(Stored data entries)
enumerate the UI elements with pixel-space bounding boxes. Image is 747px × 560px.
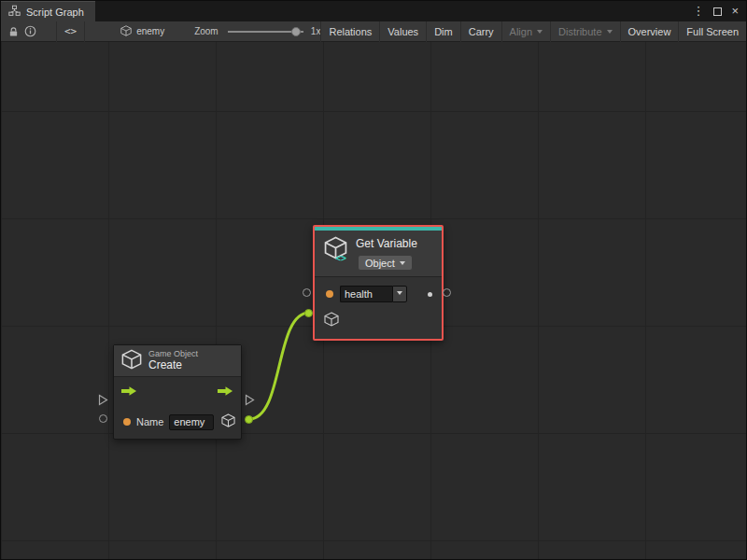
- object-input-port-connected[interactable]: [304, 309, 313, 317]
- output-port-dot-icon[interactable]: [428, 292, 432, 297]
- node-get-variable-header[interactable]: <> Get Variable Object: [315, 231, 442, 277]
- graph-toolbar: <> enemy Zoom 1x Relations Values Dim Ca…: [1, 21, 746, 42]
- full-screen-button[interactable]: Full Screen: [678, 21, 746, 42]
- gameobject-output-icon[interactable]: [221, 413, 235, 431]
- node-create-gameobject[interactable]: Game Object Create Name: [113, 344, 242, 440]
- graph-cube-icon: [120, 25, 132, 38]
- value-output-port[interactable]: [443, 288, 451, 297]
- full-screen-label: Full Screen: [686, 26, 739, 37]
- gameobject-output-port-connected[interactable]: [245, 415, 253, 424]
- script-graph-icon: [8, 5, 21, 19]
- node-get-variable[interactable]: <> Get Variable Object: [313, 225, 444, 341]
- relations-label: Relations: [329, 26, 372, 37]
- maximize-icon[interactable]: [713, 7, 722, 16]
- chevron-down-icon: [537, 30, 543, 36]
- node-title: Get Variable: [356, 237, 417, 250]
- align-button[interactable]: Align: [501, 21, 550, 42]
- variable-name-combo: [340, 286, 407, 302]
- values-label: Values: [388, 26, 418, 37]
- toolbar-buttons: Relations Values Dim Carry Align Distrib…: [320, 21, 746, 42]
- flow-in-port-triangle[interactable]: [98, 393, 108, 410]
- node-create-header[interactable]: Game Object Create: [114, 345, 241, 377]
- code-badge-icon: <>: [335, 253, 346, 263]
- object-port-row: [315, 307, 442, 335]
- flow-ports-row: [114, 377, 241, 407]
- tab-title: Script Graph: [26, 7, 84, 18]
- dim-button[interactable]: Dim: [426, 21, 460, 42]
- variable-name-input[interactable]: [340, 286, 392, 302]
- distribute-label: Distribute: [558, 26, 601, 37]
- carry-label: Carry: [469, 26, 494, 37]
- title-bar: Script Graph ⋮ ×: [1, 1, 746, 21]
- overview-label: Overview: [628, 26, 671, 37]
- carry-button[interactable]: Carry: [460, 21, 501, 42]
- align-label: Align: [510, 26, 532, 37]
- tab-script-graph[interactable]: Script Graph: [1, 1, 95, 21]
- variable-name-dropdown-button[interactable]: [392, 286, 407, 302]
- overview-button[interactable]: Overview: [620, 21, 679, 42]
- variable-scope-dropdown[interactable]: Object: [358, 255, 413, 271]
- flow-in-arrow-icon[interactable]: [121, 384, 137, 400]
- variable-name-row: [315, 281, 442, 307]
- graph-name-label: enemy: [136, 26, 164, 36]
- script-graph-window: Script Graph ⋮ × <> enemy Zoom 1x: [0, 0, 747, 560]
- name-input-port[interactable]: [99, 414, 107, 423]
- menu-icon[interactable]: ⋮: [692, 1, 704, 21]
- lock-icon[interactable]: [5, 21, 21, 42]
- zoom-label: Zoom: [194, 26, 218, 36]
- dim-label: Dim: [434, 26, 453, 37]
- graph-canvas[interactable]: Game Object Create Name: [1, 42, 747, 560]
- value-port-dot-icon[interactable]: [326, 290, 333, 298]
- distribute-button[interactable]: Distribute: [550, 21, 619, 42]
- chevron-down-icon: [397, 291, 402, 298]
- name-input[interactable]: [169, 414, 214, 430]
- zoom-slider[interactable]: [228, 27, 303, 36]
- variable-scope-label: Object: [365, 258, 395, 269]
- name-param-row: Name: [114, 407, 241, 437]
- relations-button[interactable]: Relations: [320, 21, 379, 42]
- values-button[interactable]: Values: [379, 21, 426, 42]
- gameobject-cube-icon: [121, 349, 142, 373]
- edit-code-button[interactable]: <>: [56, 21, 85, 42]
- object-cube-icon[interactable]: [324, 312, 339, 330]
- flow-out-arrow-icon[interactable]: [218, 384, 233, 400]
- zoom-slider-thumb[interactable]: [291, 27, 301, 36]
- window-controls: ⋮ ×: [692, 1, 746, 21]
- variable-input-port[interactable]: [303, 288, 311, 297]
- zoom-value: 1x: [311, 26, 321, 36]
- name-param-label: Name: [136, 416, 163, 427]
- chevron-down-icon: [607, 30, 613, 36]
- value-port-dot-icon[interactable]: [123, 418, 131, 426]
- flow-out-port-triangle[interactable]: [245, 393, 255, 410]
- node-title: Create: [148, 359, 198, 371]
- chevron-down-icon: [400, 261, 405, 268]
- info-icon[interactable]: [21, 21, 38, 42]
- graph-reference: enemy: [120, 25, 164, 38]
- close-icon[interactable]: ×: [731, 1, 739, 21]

DESCRIPTION OF THE TASK:
You are asked to output the records precisely as they appear, minus any pictures.

SOLVED PROBLEM:
enumerate the UI elements with pixel-space bounding boxes. Image is 747px × 560px.
- object-input-port-connected[interactable]: [304, 309, 313, 317]
- output-port-dot-icon[interactable]: [428, 292, 432, 297]
- node-get-variable-header[interactable]: <> Get Variable Object: [315, 231, 442, 277]
- graph-toolbar: <> enemy Zoom 1x Relations Values Dim Ca…: [1, 21, 746, 42]
- full-screen-button[interactable]: Full Screen: [678, 21, 746, 42]
- gameobject-output-icon[interactable]: [221, 413, 235, 431]
- node-create-gameobject[interactable]: Game Object Create Name: [113, 344, 242, 440]
- graph-cube-icon: [120, 25, 132, 38]
- value-output-port[interactable]: [443, 288, 451, 297]
- full-screen-label: Full Screen: [686, 26, 739, 37]
- gameobject-output-port-connected[interactable]: [245, 415, 253, 424]
- script-graph-icon: [8, 5, 21, 19]
- node-get-variable[interactable]: <> Get Variable Object: [313, 225, 444, 341]
- relations-label: Relations: [329, 26, 372, 37]
- maximize-icon[interactable]: [713, 7, 722, 16]
- chevron-down-icon: [537, 30, 543, 36]
- node-title: Get Variable: [356, 237, 417, 250]
- align-button[interactable]: Align: [501, 21, 550, 42]
- variable-name-combo: [340, 286, 407, 302]
- values-label: Values: [388, 26, 418, 37]
- toolbar-buttons: Relations Values Dim Carry Align Distrib…: [320, 21, 746, 42]
- flow-in-port-triangle[interactable]: [98, 393, 108, 410]
- node-create-header[interactable]: Game Object Create: [114, 345, 241, 377]
- code-badge-icon: <>: [335, 253, 346, 263]
- object-port-row: [315, 307, 442, 335]
- flow-ports-row: [114, 377, 241, 407]
- tab-title: Script Graph: [26, 7, 84, 18]
- dim-button[interactable]: Dim: [426, 21, 460, 42]
- variable-name-input[interactable]: [340, 286, 392, 302]
- distribute-label: Distribute: [558, 26, 601, 37]
- carry-label: Carry: [469, 26, 494, 37]
- title-bar: Script Graph ⋮ ×: [1, 1, 746, 21]
- overview-label: Overview: [628, 26, 671, 37]
- carry-button[interactable]: Carry: [460, 21, 501, 42]
- align-label: Align: [510, 26, 532, 37]
- tab-script-graph[interactable]: Script Graph: [1, 1, 95, 21]
- variable-name-dropdown-button[interactable]: [392, 286, 407, 302]
- overview-button[interactable]: Overview: [620, 21, 679, 42]
- variable-scope-dropdown[interactable]: Object: [358, 255, 413, 271]
- flow-in-arrow-icon[interactable]: [121, 384, 137, 400]
- variable-name-row: [315, 281, 442, 307]
- graph-name-label: enemy: [136, 26, 164, 36]
- script-graph-window: Script Graph ⋮ × <> enemy Zoom 1x: [0, 0, 747, 560]
- name-input-port[interactable]: [99, 414, 107, 423]
- menu-icon[interactable]: ⋮: [692, 1, 704, 21]
- lock-icon[interactable]: [5, 21, 21, 42]
- zoom-label: Zoom: [194, 26, 218, 36]
- dim-label: Dim: [434, 26, 453, 37]
- graph-canvas[interactable]: Game Object Create Name: [1, 42, 747, 560]
- value-port-dot-icon[interactable]: [326, 290, 333, 298]
- distribute-button[interactable]: Distribute: [550, 21, 619, 42]
- chevron-down-icon: [397, 291, 402, 298]
- name-input[interactable]: [169, 414, 214, 430]
- zoom-slider[interactable]: [228, 27, 303, 36]
- variable-scope-label: Object: [365, 258, 395, 269]
- name-param-row: Name: [114, 407, 241, 437]
- relations-button[interactable]: Relations: [320, 21, 379, 42]
- values-button[interactable]: Values: [379, 21, 426, 42]
- gameobject-cube-icon: [121, 349, 142, 373]
- edit-code-button[interactable]: <>: [56, 21, 85, 42]
- object-cube-icon[interactable]: [324, 312, 339, 330]
- flow-out-arrow-icon[interactable]: [218, 384, 233, 400]
- zoom-slider-thumb[interactable]: [291, 27, 301, 36]
- window-controls: ⋮ ×: [692, 1, 746, 21]
- variable-input-port[interactable]: [303, 288, 311, 297]
- zoom-value: 1x: [311, 26, 321, 36]
- name-param-label: Name: [136, 416, 163, 427]
- chevron-down-icon: [607, 30, 613, 36]
- value-port-dot-icon[interactable]: [123, 418, 131, 426]
- flow-out-port-triangle[interactable]: [245, 393, 255, 410]
- node-title: Create: [148, 359, 198, 371]
- chevron-down-icon: [400, 261, 405, 268]
- info-icon[interactable]: [21, 21, 38, 42]
- graph-reference: enemy: [120, 25, 164, 38]
- close-icon[interactable]: ×: [731, 1, 739, 21]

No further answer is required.